In pharmaceutical studies, biases can intervene while trying to measure the true effect of a given drug. The reader is probably familiar with the placebo effect for example: taking a drug, even ineffective, can have a significant psychological (and then physical) effect. Another less famous phenomenon is the possibility for the patient to refuse medication, or pretend to follow a treatment while actually not using the drugs. This behavior can be caused by some pathology or could be the patient’s own choice. If the placebo effect is not that relevant to our marketing study, the latter is crucial: indeed, just like people can refuse to take a pill even though they received the true treatment, people can avoid exposition to an ad even though they are in the targeted test group (for example, if the person is on holiday during the campaign and no impression is available).
We then distinguish two measured effects:
- Intent-to-treat (ITT): This represents how the prescription of the drug affects the health of a patient, without knowing if they will actually take it or not.
- Local Average Treatment Effect (LATE): This captures the actual effect of taking the drug on the health of a patient.
In our case, we can assimilate the ITT effect to our targeting: what is the incremental effect of targeting a population?
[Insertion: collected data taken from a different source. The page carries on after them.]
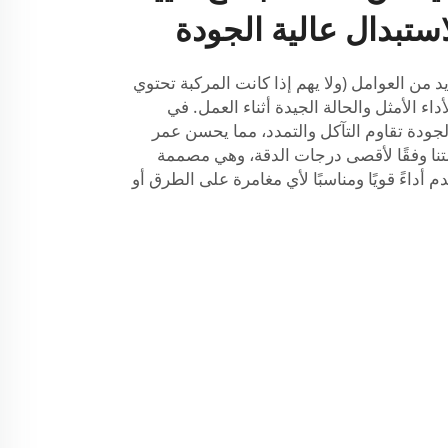
استبدال عالية الجودة
د من العوامل (ولا يهم إذا كانت المركبة تحتوي
اء الأمثل والحالة الجيدة أثناء العمل. في
الجودة تقاوم التآكل والتمدد، مما يحسن عمر
تنا وفقًا لأقصى درجات الدقة، وهي مصممة
لمعايير الأصلية (OE)، وتقدم أداءً قويًا ومناسبًا لأي مغامرة على الطرق أو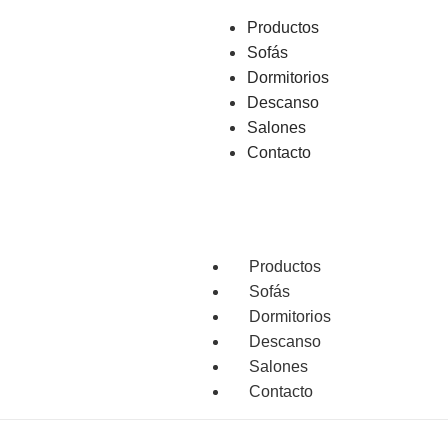
Productos
Sofás
Dormitorios
Descanso
Salones
Contacto
Productos
Sofás
Dormitorios
Descanso
Salones
Contacto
The LATE is the exposure effect: what is the incremental effect on those who saw our ad?
The ITT is the most global and least detailed indicator: it combines the LATE effect and the probability of exposure in one.
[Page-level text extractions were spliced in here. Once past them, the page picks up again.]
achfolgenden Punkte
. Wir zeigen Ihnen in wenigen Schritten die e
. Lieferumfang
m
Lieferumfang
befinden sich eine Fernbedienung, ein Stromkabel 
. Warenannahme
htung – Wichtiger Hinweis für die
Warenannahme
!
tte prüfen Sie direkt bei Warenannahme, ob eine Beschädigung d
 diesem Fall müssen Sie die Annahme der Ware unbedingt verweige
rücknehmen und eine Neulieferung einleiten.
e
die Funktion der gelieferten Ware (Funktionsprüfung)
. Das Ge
It is easy to measure: you simply need to compare your test and control group. The LATE is more tricky: you cannot compare exposed to unexposed customers because, as we saw earlier, your exposable customers (those that are easy to reach, as opt-in for CRM programs or internet natives for media audiences) are inherently better than the rest.
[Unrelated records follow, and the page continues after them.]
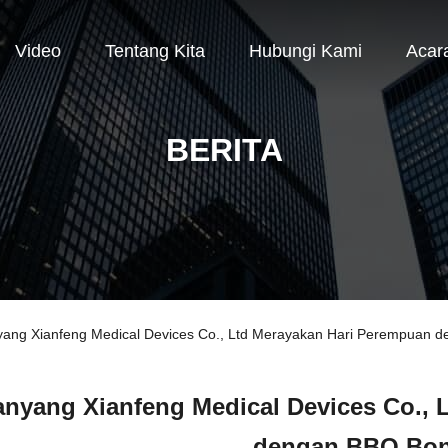
Video
Tentang Kita
Hubungi Kami
Acar
BERITA
yang Xianfeng Medical Devices Co., Ltd Merayakan Hari Perempuan
anyang Xianfeng Medical Devices Co., 
dengan BBQ Bo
For example, let’s take a mailing campaign that generates a 10% increase in sales.
You know that people who always open emails from your brand are your engaged customers. Let’s assume they generate 50% more sales in general than your regular customers.
Those customers will generate (1+10%)*(1+50%) = 65% more sales than the others. But you will only be able to measure that 65% (cumulative effect of ad + bias on engaged customers), and what you want to measure is the 10% increase in sales.
This is why we take into account the exposure rate, pollution (customers in the control group that were exposed unintentionally), technical limitations, and several parameters of the campaign (total and frequency of exposure, visibility, duration) to compute the actual effect estimated for the campaign, our Local Average Treatment Effect.